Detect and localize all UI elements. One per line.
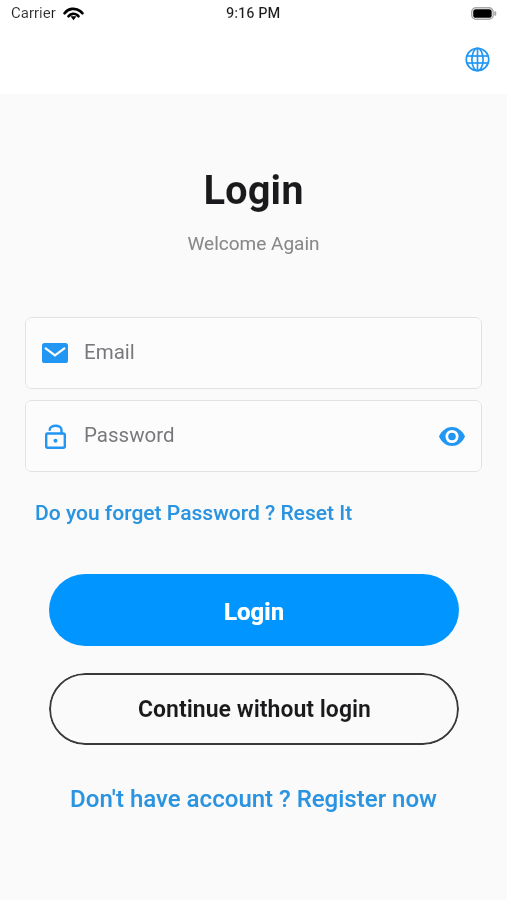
staticText: Login bbox=[0, 167, 507, 214]
button[interactable]: Login bbox=[49, 574, 459, 646]
button[interactable]: Password bbox=[25, 400, 482, 472]
button[interactable]: Show password bbox=[432, 416, 472, 456]
button[interactable]: Do you forget Password ? Reset It bbox=[35, 501, 353, 526]
staticText: Welcome Again bbox=[0, 232, 507, 254]
button[interactable]: Email bbox=[25, 317, 482, 389]
button[interactable]: Don't have account ? Register now bbox=[0, 785, 507, 813]
button[interactable]: Change language bbox=[456, 38, 499, 81]
staticText: Login bbox=[224, 598, 285, 626]
staticText: 9:16 PM bbox=[226, 5, 281, 22]
staticText: Password bbox=[84, 423, 175, 447]
button[interactable]: Continue without login bbox=[49, 673, 459, 745]
staticText: Email bbox=[84, 340, 135, 364]
staticText: Carrier bbox=[11, 4, 56, 22]
staticText: Continue without login bbox=[138, 696, 371, 723]
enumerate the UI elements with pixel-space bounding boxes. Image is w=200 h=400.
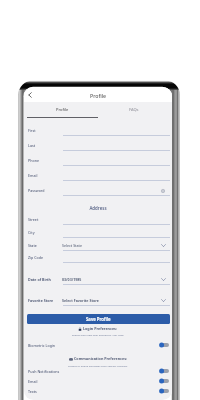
button[interactable]: Email xyxy=(24,377,172,385)
staticText: Push Notifications xyxy=(28,369,60,374)
staticText: Login Preferences: xyxy=(83,326,118,331)
button[interactable]: Show password xyxy=(160,188,166,194)
staticText: Address xyxy=(24,205,172,211)
button[interactable]: Expand Date of Birth xyxy=(160,276,167,283)
staticText: Street xyxy=(28,217,39,222)
staticText: Communication Preferences: xyxy=(74,356,128,361)
staticText: First xyxy=(28,128,36,133)
staticText: Enable auto login with biometrics / pin … xyxy=(24,333,172,336)
staticText: Finalize or queue messages from specific… xyxy=(24,364,172,367)
button[interactable]: Biometric Login xyxy=(24,341,172,349)
staticText: Profile xyxy=(56,107,69,112)
staticText: 03/03/1985 xyxy=(62,277,82,282)
staticText: Email xyxy=(28,379,38,384)
button[interactable]: Back xyxy=(25,90,35,100)
button[interactable]: Texts xyxy=(24,387,172,395)
staticText: Profile xyxy=(90,92,107,99)
staticText: Save Profile xyxy=(86,316,111,322)
staticText: Biometric Login xyxy=(28,343,56,348)
button[interactable]: FAQs xyxy=(98,102,170,118)
button[interactable]: Expand State xyxy=(160,242,167,249)
button[interactable]: Profile xyxy=(27,102,98,118)
staticText: Phone xyxy=(28,158,39,163)
staticText: Select State xyxy=(62,243,82,248)
staticText: FAQs xyxy=(129,107,139,112)
staticText: Email xyxy=(28,173,38,178)
staticText: Last xyxy=(28,143,36,148)
staticText: City xyxy=(28,230,35,235)
staticText: Texts xyxy=(28,389,37,394)
button[interactable]: Push Notifications xyxy=(24,367,172,375)
staticText: Select Favorite Store xyxy=(62,298,99,303)
staticText: Password xyxy=(28,188,45,193)
button[interactable]: Expand Favorite Store xyxy=(160,297,167,304)
staticText: State xyxy=(28,243,37,248)
staticText: Favorite Store xyxy=(28,298,54,303)
button[interactable]: Save Profile xyxy=(27,314,170,324)
staticText: Date of Birth xyxy=(28,277,51,282)
staticText: Zip Code xyxy=(28,255,43,260)
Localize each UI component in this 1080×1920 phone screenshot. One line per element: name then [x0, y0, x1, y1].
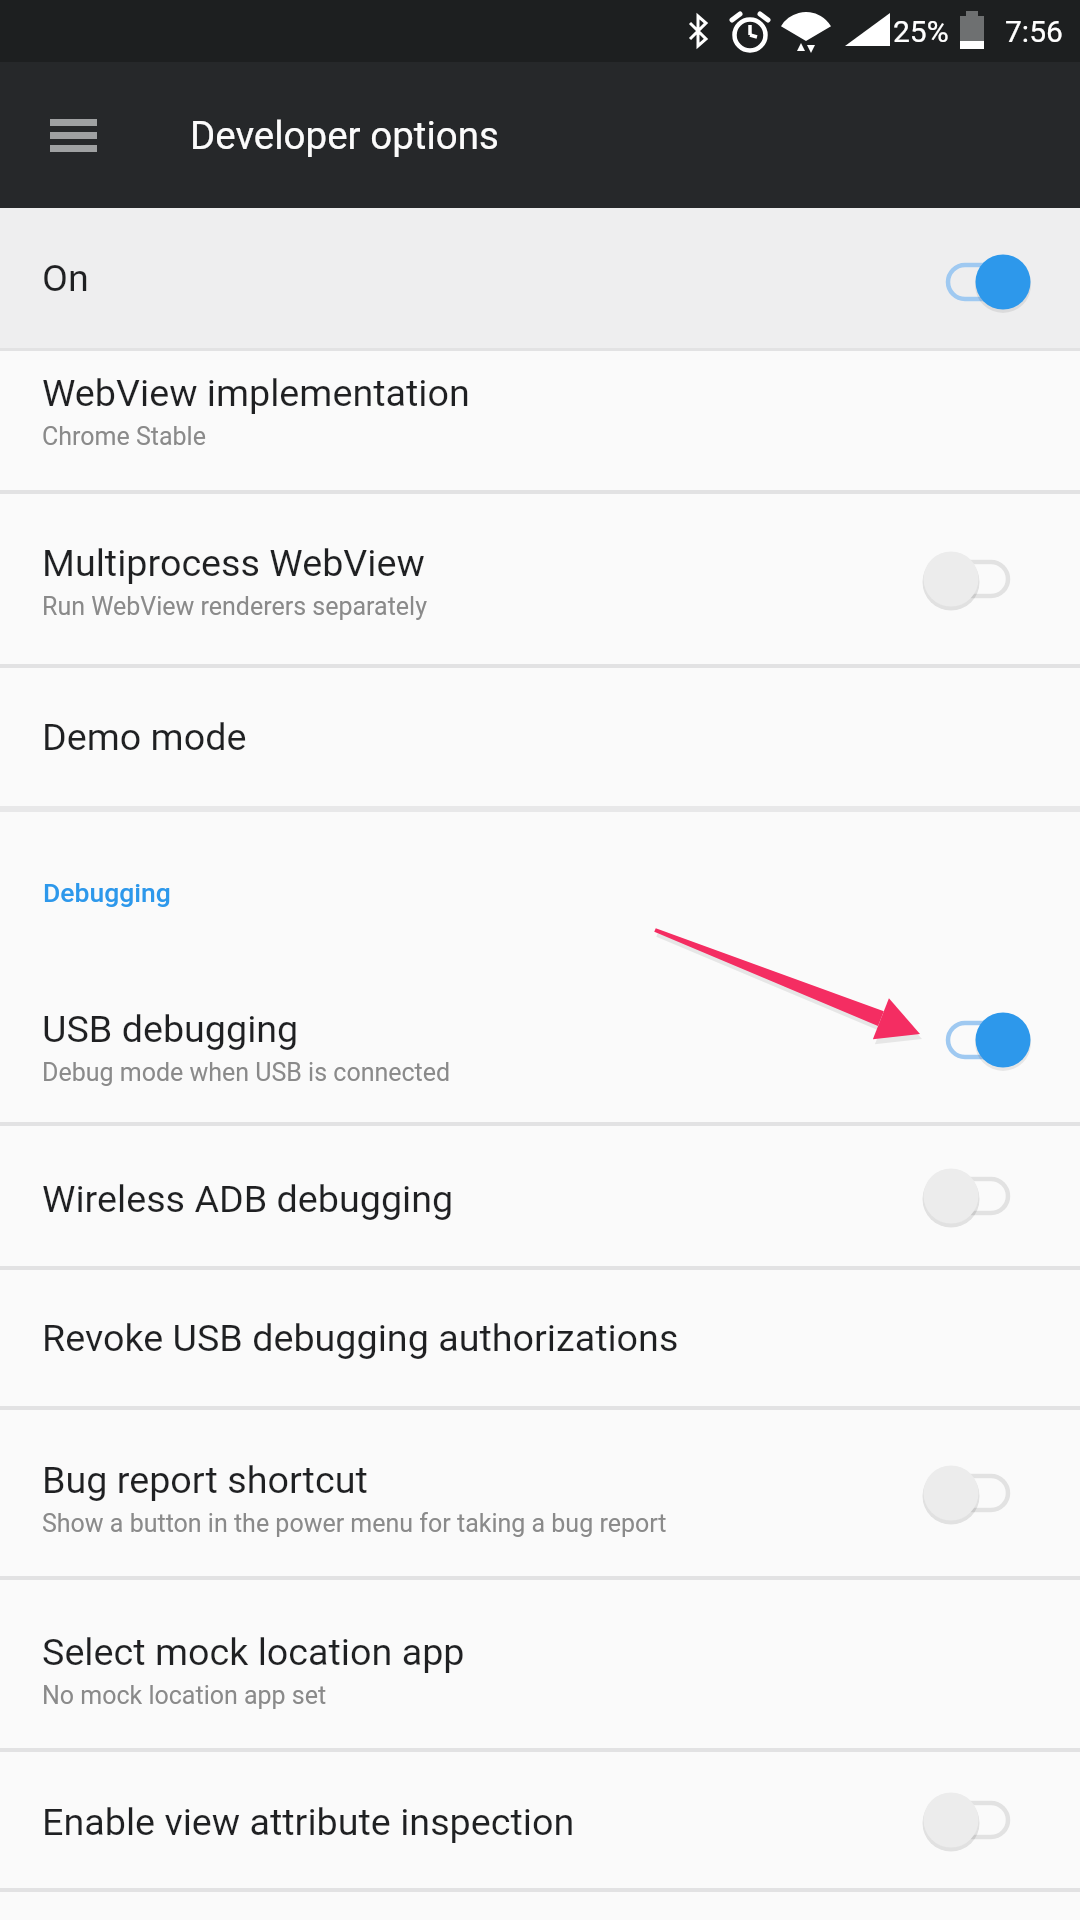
staticText: No mock location app set: [42, 1681, 327, 1710]
button[interactable]: On: [0, 208, 1080, 348]
staticText: Revoke USB debugging authorizations: [42, 1316, 679, 1360]
button[interactable]: Multiprocess WebView: [0, 494, 1080, 664]
button[interactable]: Demo mode: [0, 668, 1080, 806]
button[interactable]: USB debugging: [0, 972, 1080, 1122]
button[interactable]: Select mock location app: [0, 1580, 1080, 1748]
button[interactable]: Revoke USB debugging authorizations: [0, 1270, 1080, 1406]
staticText: Debug mode when USB is connected: [42, 1058, 451, 1087]
button[interactable]: Wireless ADB debugging: [0, 1126, 1080, 1266]
staticText: Select mock location app: [42, 1630, 465, 1674]
button[interactable]: Enable view attribute inspection: [0, 1752, 1080, 1888]
staticText: WebView implementation: [42, 371, 470, 415]
staticText: Developer options: [190, 113, 499, 158]
staticText: Debugging: [43, 877, 171, 908]
button[interactable]: WebView implementation: [0, 351, 1080, 490]
staticText: 7:56: [1005, 14, 1063, 49]
staticText: Demo mode: [42, 715, 247, 759]
staticText: Chrome Stable: [42, 422, 206, 451]
staticText: Enable view attribute inspection: [42, 1800, 575, 1844]
staticText: Bug report shortcut: [42, 1458, 368, 1502]
staticText: Show a button in the power menu for taki…: [42, 1509, 667, 1538]
staticText: USB debugging: [42, 1007, 299, 1051]
staticText: Wireless ADB debugging: [42, 1177, 454, 1221]
button[interactable]: Bug report shortcut: [0, 1410, 1080, 1576]
staticText: 25%: [893, 14, 949, 49]
staticText: On: [42, 256, 89, 300]
button[interactable]: [50, 119, 97, 152]
staticText: Multiprocess WebView: [42, 541, 425, 585]
staticText: Run WebView renderers separately: [42, 592, 427, 621]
___
■ **Exercise requirements**: Return the lines above that include the string "inspection".

■ **Exercise output**:
button[interactable]: Enable view attribute inspection: [0, 1752, 1080, 1888]
staticText: Enable view attribute inspection: [42, 1800, 575, 1844]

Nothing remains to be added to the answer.